The Gnostic Apocalypse of Peter is the third tractate in Codex VII of the Nag Hammadi library and part of the New Testament apocrypha. It is also known as the Coptic Apocalypse of Peter or Revelation of Peter. The Coptic manuscript is considered a poor translation of a Greek original that dates to c. 200 AD. Translator James Brashler considers the text "important source material for a Gnostic Christology that understands Jesus as a docetic redeemer," based on a vision near the end of the text in which Jesus states that a substitute was crucified rather than the living Jesus. Comparable language is used in the Second Treatise of the Great Seth, in which Jesus laughs at the ignorance of those who tried to kill him but failed to realize that he "did not die in reality but in appearance." Docetism was later rejected at the First Council of Nicaea in 325 AD and regarded as heretical by most non-Gnostic churches. The text also emphasizes seeking truth and knowledge, because many people will be misled by false teachers.

Summary
In the opening of the text, Jesus is sitting in the temple and talking to Peter about the importance of righteousness and knowledge. Peter envisions that the priests and the people may try to kill them. Jesus tells Peter to put his hands over his own eyes and see the truth. When Peter does so, he sees a new light and Jesus explains to him the blindness of the priests and the people. Jesus instructs Peter to listen to what the priests and the people are saying, and Peter says that they are praising Jesus. Jesus states that many people will initially accept the teachings but will turn away due to the will of the Father of their error. 

Jesus continues, saying the guileless and pure will be pushed towards death, while those who have been contaminated by false teachings will be prisoners. Some will proclaim evil teachings and say evil things against each other, and they will be named as those who stand in the strength of the archons. These people will ask about dreams and will be given perdition instead of incorruption.
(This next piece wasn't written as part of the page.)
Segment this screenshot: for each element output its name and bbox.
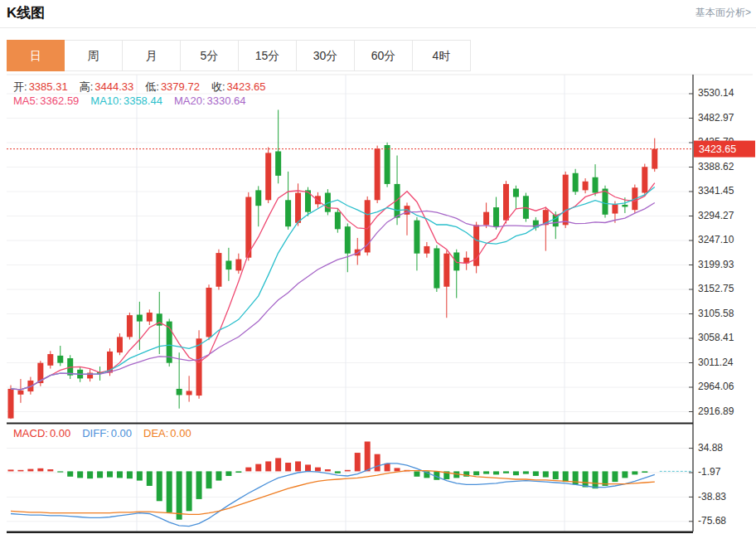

The text emphasizes that evil cannot produce good fruit and that the soul is always a slave to its desires. On the other hand, the immortal souls resemble mortal ones but do not reveal their nature, and are in the life of immortality. What does not exist will dissolve into non-existence, and the deaf and blind will only join with their own kind.

The text describes the actions and attitudes of different groups of people, who either misunderstand or deliberately spread false information about spiritual truths. Some individuals will be arrogant and envious, spreading lies and haughtiness about the truth. Others will be involved in error and deceit, setting up false laws and harsh fates. There will also be those who pretend to have authority from God and oppress others, but they will be cast into darkness. The text discusses "little ones," referring to the innocent and the ignorant who are misled by these false teachers. A time is determined for these false leaders to rule over the little ones, but eventually, the error will be completed and the little ones will rule over their oppressors. The Savior tells Peter not to be afraid, as those who bring judgment will come and put the false teachers to shame. Peter will stand in their midst and the invisible one has opposed the false leaders, whose minds will be closed.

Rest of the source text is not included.